Reducing Length of Stay in a Convalescent & Rehabilitation Hospital

This abstract has open access
Abstract Description
Abstract ID :
HAC5920
Submission Type
Authors (including presenting author) :
Yu Teresa(1), Ting KH(1), Lee Mary(3), Tam MY(2), Chan WT(2), Yeung Eric(1), Chung Kenneth(1), Cheng Michael(1), Cheng Thomas(1), Lau YC(1), Man HS(1), Wong YT(1), Mo MM(1), Cheung KH(1), Chow FK(1), Cheng YS(1), Lee WY(2), Wong PY(2), Chang Jenny(2), Kwok YP(2), Chui KC(2). Leung Cynthia(3), Kwan WM(3), Pang H(2)
Affiliation :
(1)Department of Rehabilitation, Kowloon Hospital, (2)Medical Social Services (Social Welfare Dept.), Kowloon Hospital, (3)Medical Social Service (Hospital Authority), Kowloon Hospital
Introduction :
Population aging creates great hospital services demands. Discharge problems and long stay patients are the most difficult of all cases handled in a Convalescent/Rehabilitation (CR) hospitals and it causes decrease in turnover of the CR beds and decrease the capacity of CR hospitals to receive transfers from acute hospitals. In 2015, a snapshot survey showed there were 7 patients staying more than 1 year at Kowloon Hospital Rehabilitation Department. Also, in year 2015/16, the length of hospital stay (LOS) of the department was longer than the Hospital Authority average (25.1 days vs 17.4 days).

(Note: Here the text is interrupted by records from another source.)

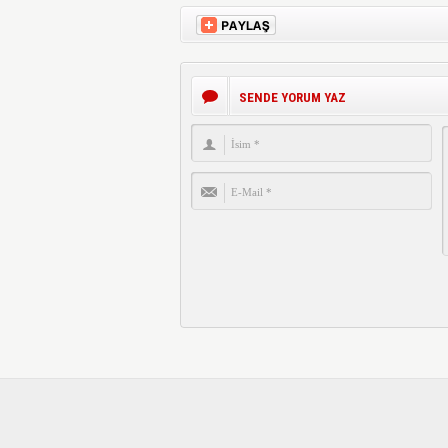
SENDE YORUM YAZ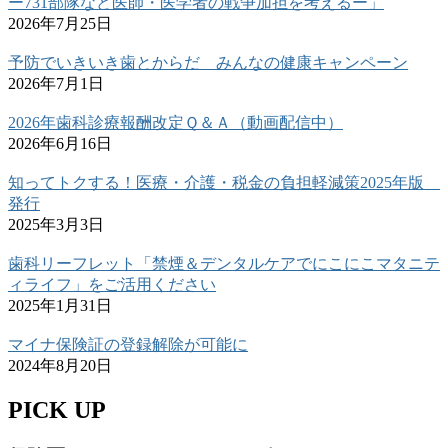
ー731部隊など医師・医学者の戦争加担を考えるー」
2026年7月25日
予防でいきいき歯とからだ みんなの健康キャンペーン
2026年7月1日
2026年歯科診療報酬改定Ｑ＆Ａ（動画配信中）
2026年6月16日
知ってトクする！医療・介護・税金の負担軽減策2025年版
発行
2025年3月3日
歯科リーフレット「禁煙＆デンタルケアでにこにこマタニテ
ィライフ」をご活用ください
2025年1月31日
マイナ保険証の登録解除が可能に
2024年8月20日
PICK UP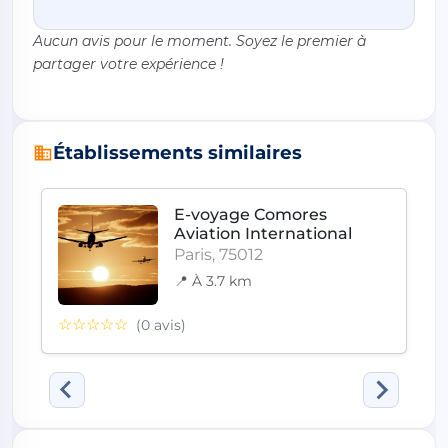
Aucun avis pour le moment. Soyez le premier à
partager votre expérience !
Établissements similaires
E-voyage Comores
Aviation International
Paris, 75012
📍 À 3.7 km
☆☆☆☆☆
(0 avis)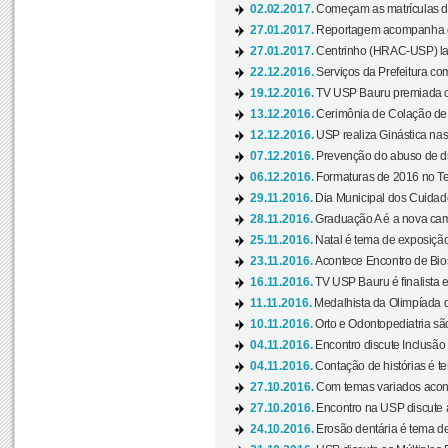
02.02.2017.
Começam as matrículas 
27.01.2017.
Reportagem acompanha e
27.01.2017.
Centrinho (HRAC-USP) lanç
22.12.2016.
Serviços da Prefeitura com
19.12.2016.
TV USP Bauru premiada c
13.12.2016.
Cerimônia de Colação de
12.12.2016.
USP realiza Ginástica nas
07.12.2016.
Prevenção do abuso de dr
06.12.2016.
Formaturas de 2016 no Te
29.11.2016.
Dia Municipal dos Cuidado
28.11.2016.
Graduação A é a nova cam
25.11.2016.
Natal é tema de exposição 
23.11.2016.
Acontece Encontro de Bios
16.11.2016.
TV USP Bauru é finalista em
11.11.2016.
Medalhista da Olimpíada 
10.11.2016.
Orto e Odontopediatria sã
04.11.2016.
Encontro discute Inclusão
04.11.2016.
Contação de histórias é te
27.10.2016.
Com temas variados acont
27.10.2016.
Encontro na USP discute 
24.10.2016.
Erosão dentária é tema de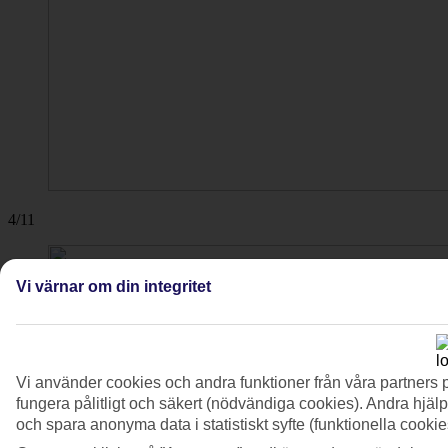
4/11
Vi värnar om din integritet
Vi använder cookies och andra funktioner från våra partners 
fungera pålitligt och säkert (nödvändiga cookies). Andra hjälp
och spara anonyma data i statistiskt syfte (funktionella cooki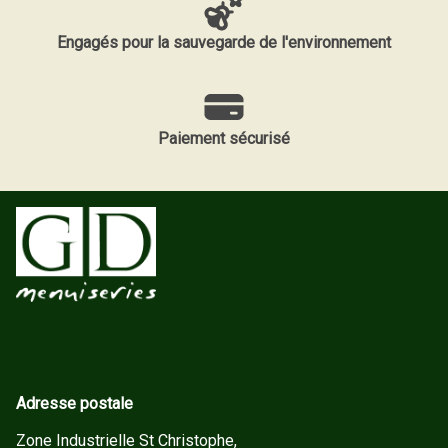
Engagés pour la sauvegarde de l'environnement
Paiement sécurisé
Adresse postale
Zone Industrielle St Christophe,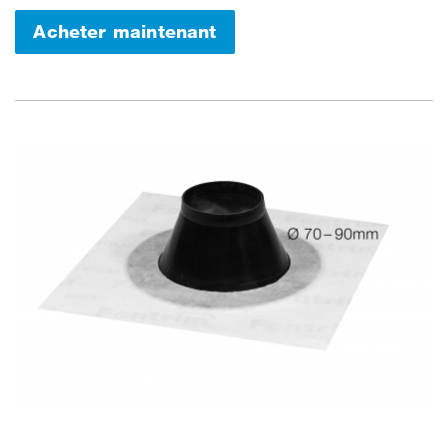
Acheter maintenant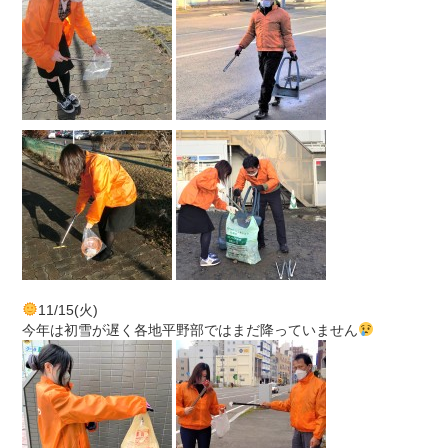
11/15(火)
今年は初雪が遅く各地平野部ではまだ降っていません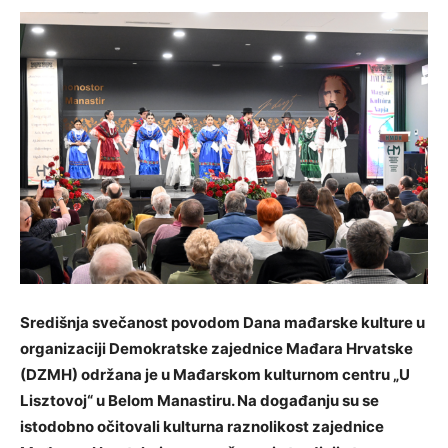
Središnja svečanost povodom Dana mađarske kulture u
organizaciji Demokratske zajednice Mađara Hrvatske
(DZMH) održana je u Mađarskom kulturnom centru „U
Lisztovoj“ u Belom Manastiru. Na događanju su se
istodobno očitovali kulturna raznolikost zajednice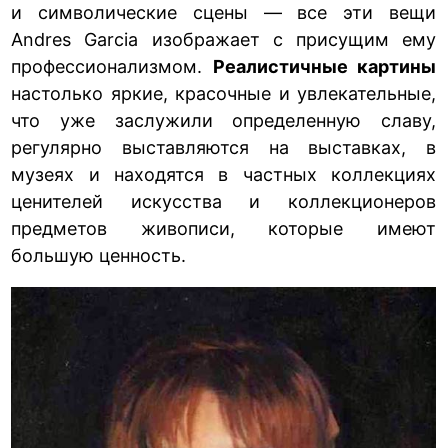
и символические сцены — все эти вещи
Andres Garcia изображает с присущим ему
профессионализмом.
Реалистичные картины
настолько яркие, красочные и увлекательные,
что уже заслужили определенную славу,
регулярно выставляются на выставках, в
музеях и находятся в частных коллекциях
ценителей искусства и коллекционеров
предметов живописи, которые имеют
большую ценность.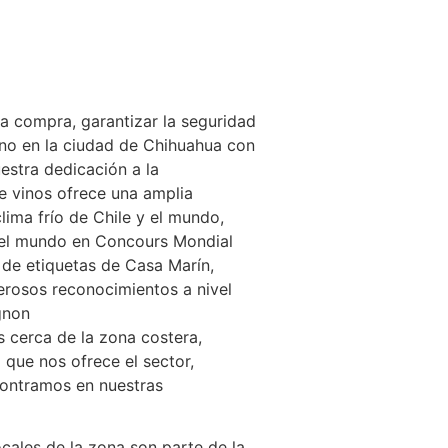
 la compra, garantizar la seguridad
iano en la ciudad de Chihuahua con
estra dedicación a la
e vinos ofrece una amplia
ima frío de Chile y el mundo,
 del mundo en Concours Mondial
 de etiquetas de Casa Marín,
erosos reconocimientos a nivel
gnon
 cerca de la zona costera,
 que nos ofrece el sector,
contramos en nuestras
cales de la zona son parte de la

Prolong hospital stay not only causes adverse effects to patients (e.g. infection risk, deconditioning…etc.), it might also increase risk of work place violence and decrease staff morale. Most importantly, long stay cases will decrease the turnover of CR hospitals and affect download of patients from acute hospitals.
Objectives :
To alleviate discharge problems and reduce LOS proactively by using a multipronged approach.
Methodology :
Several improvement strategies were implemented. 1. Monthly inter-disciplinary discharge planning meeting with doctors, nurses and medical social workers was started in Jun 2015 to discuss our active in-patient cases with LOS >60 days. The LOS cut-off was further reduced to >30 days since Nov 2018. 2. Quarterly communication with doctors on department performance statistics e.g. admissions and LOS of each ward. Half yearly communication with multidisciplinary colleagues on the department’s statistics. 3. Continuous education to staffs the importance of early identification, early discharge planning, interdisciplinary case conference, family conference …etc. for problem discharge cases.
Result & Outcome :
The number of long-stay cases (>90days) has decreased from average 4.42 cases per month in 2014/15 to 1.67 cases per month in 2018/19. Also, average length of stay for our convalescent and rehabilitation beds was shortened from 25.13 days in 2014/15 to 21.45 days in Dec 2018 to Nov 2019. Moreover, yearly in-patient admissions increased from 4772 in 2015/16 to 5394 in 2018/19 (increased by 13%). Our inpatient admissions were continuously increasing and reached record high recently of 3522 admission in 6 months from Apr to Sep 2019. The multipronged approach to tackle problem discharge cases in a CR unit, by way of interdisciplinary discharge planning meeting, regular department performance statistics communication and continuous education for early identification/ discharge planning of problem discharge cases were effective. There were reduction in long-stay patient number, reduction in LOS and increase in inpatient admission number.